The move is a sharp U-turn from its earlier announcement that it would stop listing the 200 controversial settlement accommodations in November, which was widely commended at the time. Airbnb also faced sharp rebukes from Israeli groups and was hit with Israeli and US lawsuits.

Airbnb said it had settled all lawsuits related to the policy and it would “not move forward with implementing the removal of listings in the West Bank from the platform.” 
It added that it would “take no profits from this activity in the region.” The statement refers to the “entire” West Bank, meaning Palestinian Airbnb listings are included despite not having anything to do with the controversial settlements.

Israeli settlements built within the West Bank are seen as illegal by the international community, as they violate the Fourth Geneva Convention prohibiting an occupying power from transferring its citizens into the territory it occupies and displacing the population. Israel has occupied the West Bank since the 1967 war, and the West Bank and Gaza are considered to be the home of a future Palestinian state, should the two-state solution ever come to fruition.

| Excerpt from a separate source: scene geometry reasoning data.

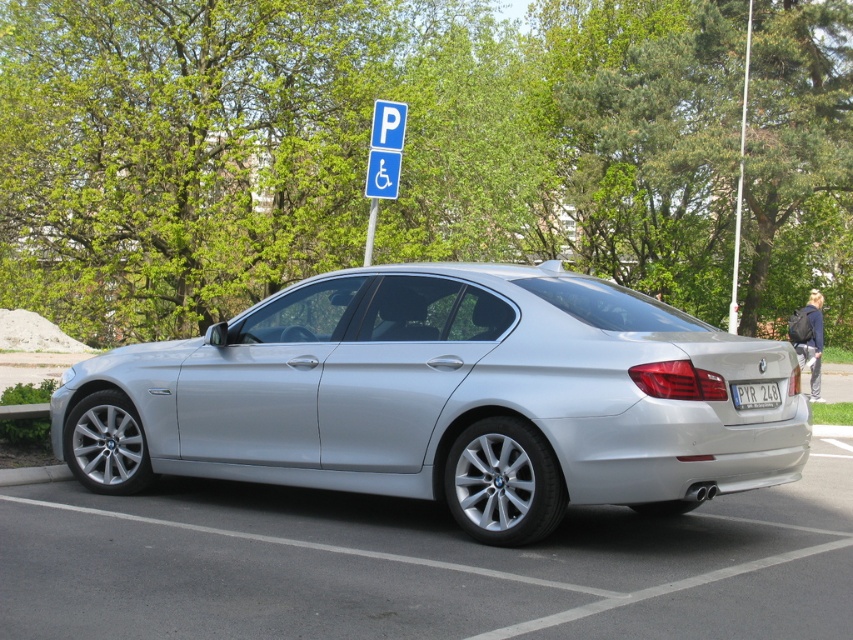 Which of these two, satin silver car at center or white plastic license plate at rear, stands taller?

satin silver car at center is taller.

I want to click on satin silver car at center, so click(445, 397).

The height and width of the screenshot is (640, 853). In order to click on satin silver car at center in this screenshot , I will do `click(445, 397)`.

Does point (106, 516) come in front of point (759, 390)?

No, it is not.

Can you confirm if silver metallic car at center is positioned to the left of white plastic license plate at rear?

Correct, you'll find silver metallic car at center to the left of white plastic license plate at rear.

Who is more forward, (306, 540) or (741, 388)?

Point (741, 388)

Locate an element on the screen. This screenshot has height=640, width=853. silver metallic car at center is located at coordinates [x=419, y=564].

Does point (337, 337) lie behind point (164, 499)?

No.

Locate an element on the screen. This screenshot has height=640, width=853. satin silver car at center is located at coordinates (445, 397).

Find the location of `satin silver car at center`. satin silver car at center is located at coordinates (445, 397). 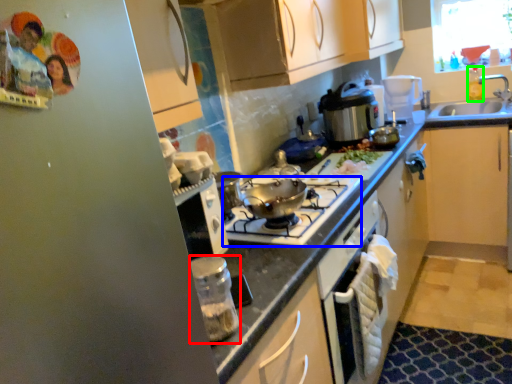 Question: Which object is the farthest from kitchen appliance (highlighted by a red box)? Choose among these: gas stove (highlighted by a blue box) or bottle (highlighted by a green box).

Choices:
 (A) gas stove
 (B) bottle

Answer: (B)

“Airbnb’s disappointing decision appears to reverse their stance to fully respect rights,” Human Rights Watch said in a statement. “By continuing to do business in settlements, they remain complicit in the abuses settlements trigger.”

In January, Amnesty International accused Airbnb, Booking.com and other tourism sites of profiting from “war crimes” by offering services in illegal Israeli settlements.

After its November announcement, the company was sued by the Jerusalem District Court in a class action that accused it of “outrageous discrimination” and demanded damages. 
Two US federal courts in Delaware and California also filed suits, both framing the move as one made against Jewish-owned properties but not Muslim or Christian ones, despite the fact that the issue was based around Israeli settlements specifically, which are populated by Jewish settlers.

“Airbnb has never boycotted Israel, Israeli businesses, or the more than 20,000 Israeli hosts who are active on the Airbnb platform,” the company said.